Having decided to use measures developed by someone else, how do you find those appropriate for your constructs and information on their reliability, validity, and so forth? A good way to locate information on psychometric tests is with reference books such as the Mental Measurements Yearbook (Plake & Spies, 2007) and Tests in Print (Murphy, Spies, & Plake, 2006). These books present reviews of tests, similar to book reviews, that comment on the background, development, reliability, validity, and usefulness of the tests. In addition, every published test has a user’s manual that describes in detail the development of the test and the procedures used to assess its reliability and validity.
An efficient way to locate research measures is with directories and compendiums.
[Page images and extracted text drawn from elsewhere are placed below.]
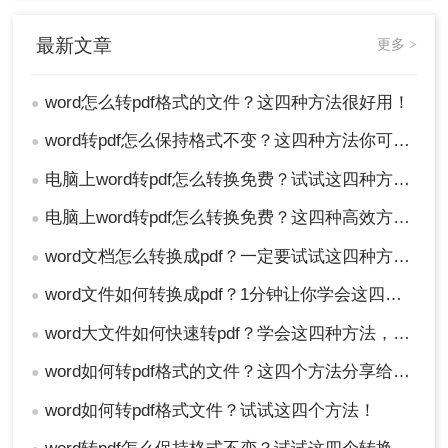
最新文章
更多 >
word怎么转pdf格式的文件？这四种方法很好用！
●
word转pdf怎么保持格式不变？这四种方法你可以试试！
●
电脑上word转pdf怎么转换免费？试试这四种方法！
●
电脑上word转pdf怎么转换免费？这四种高效方法分享给你！
3、点击开始转换，等待转换完成即可。
●
word文档怎么转换成pdf？一定要试试这四种方法！
●
word文件如何转换成pdf？1分钟让你学会这四个好用方法，真的超简单！
●
word大文件如何快速转pdf？学会这四种方法，从此文件格式转换不求人
●
word如何转pdf格式的文件？这四个方法分享给大家！
●
word如何转pdf格式文件？试试这四个方法！
●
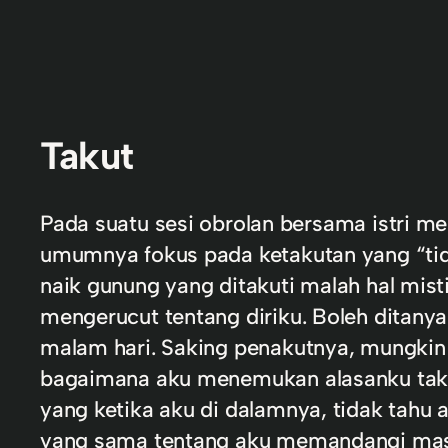
Takut
Pada suatu sesi obrolan bersama istri m
umumnya fokus pada ketakutan yang “tid
naik gunung yang ditakuti malah hal mist
mengerucut tentang diriku. Boleh ditanya
malam hari. Saking penakutnya, mungkin 
bagaimana aku menemukan alasanku takut.
yang ketika aku di dalamnya, tidak tahu
yang sama tentang aku memandangi masa 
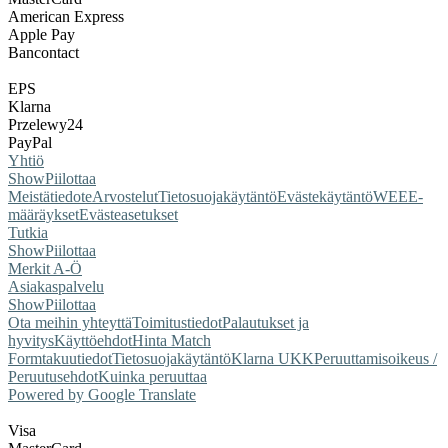
American Express
Apple Pay
Bancontact
EPS
Klarna
Przelewy24
PayPal
Yhtiö
Show
Piilottaa
Meistä
tiedote
Arvostelut
Tietosuojakäytäntö
Evästekäytäntö
WEEE-
määräykset
Evästeasetukset
Tutkia
Show
Piilottaa
Merkit A-Ö
Asiakaspalvelu
Show
Piilottaa
Ota meihin yhteyttä
Toimitustiedot
Palautukset ja
hyvitys
Käyttöehdot
Hinta Match
Form
takuutiedot
Tietosuojakäytäntö
Klarna UKK
Peruuttamisoikeus /
Peruutusehdot
Kuinka peruuttaa
Powered by Google Translate
Visa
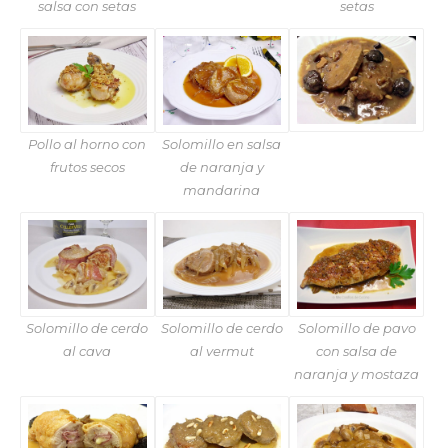
salsa con setas
setas
Pollo al horno con
Solomillo en salsa
frutos secos
de naranja y
mandarina
Solomillo de cerdo
Solomillo de cerdo
Solomillo de pavo
al cava
al vermut
con salsa de
naranja y mostaza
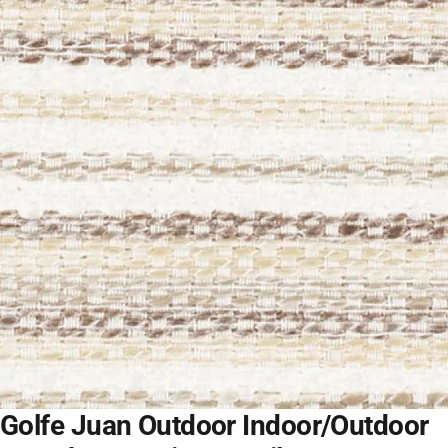
Golfe Juan Outdoor Indoor/Outdoor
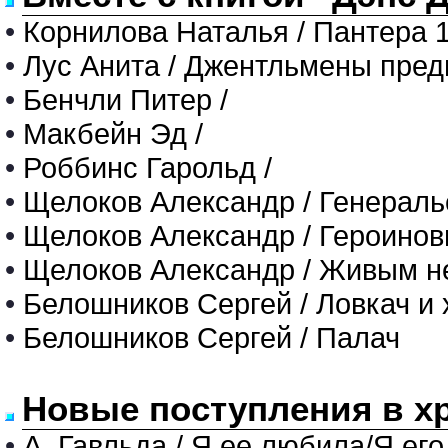
•
Корнилова Наталья / Пантера 1
•
Лус Анита / Джентльмены пред
•
Бенчли Питер /
•
Макбейн Эд /
•
Роббинс Гарольд /
•
Щелоков Александр / Генераль
•
Щелоков Александр / Героинов
•
Щелоков Александр / Живым н
•
Белошников Сергей / Ловкач и 
•
Белошников Сергей / Палач
Новые поступления в х
•
А. Гавльда / Я ее любила/Я его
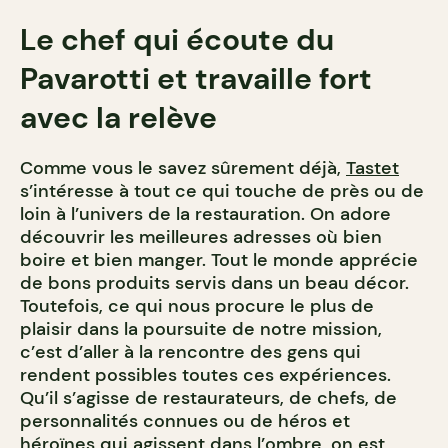
Le chef qui écoute du
Pavarotti et travaille fort
avec la relève
Comme vous le savez sûrement déjà,
Tastet
s’intéresse à tout ce qui touche de près ou de
loin à l’univers de la restauration. On adore
découvrir les meilleures adresses où bien
boire et bien manger. Tout le monde apprécie
de bons produits servis dans un beau décor.
Toutefois, ce qui nous procure le plus de
plaisir dans la poursuite de notre mission,
c’est d’aller à la rencontre des gens qui
rendent possibles toutes ces expériences.
Qu’il s’agisse de restaurateurs, de chefs, de
personnalités connues ou de héros et
héroïnes qui agissent dans l’ombre, on est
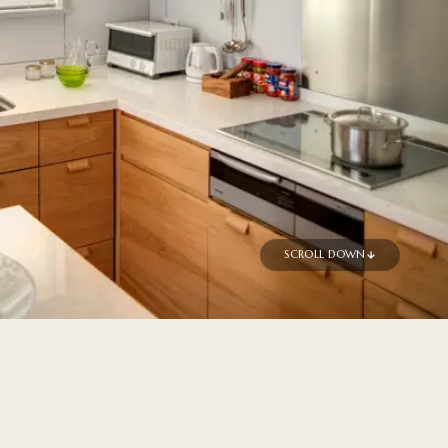
SCROLL DOWN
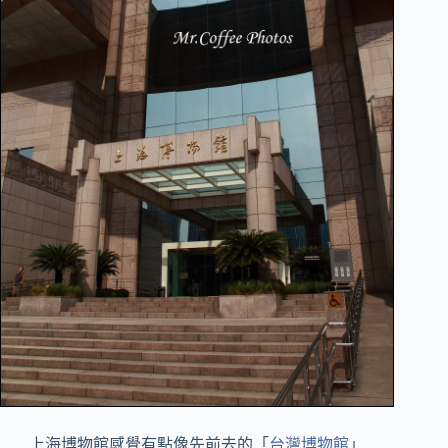
上海博物館感覺有點像先前去的「
台灣博物館
」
The Directory of Unpublished Experimental Measures, now in its ninth volume (Goldman & Mitchell, 2008), lists measures that have been used in research reported in major journals. It classifies measures by type, such as achievement and personality; provides very brief summaries of the measure’s purpose and the data available on the measure’s reliability and validity; and gives the citation for the article in which it was first reported. A compendium, such as Measures of Personality and Social Psychological Attitudes (Robinson, Shaver, & Wrightsman, 1991b), is a compilation of measures used in a specific field of research. Compendiums provide information on the development, reliability, and validity of each measure that they include. This information is usually more extensive than that given in directories, and compendiums frequently compare different measures of a construct on their strengths and limitations. Compendiums also reproduce all or part of a measure when the copyright holder gives permission.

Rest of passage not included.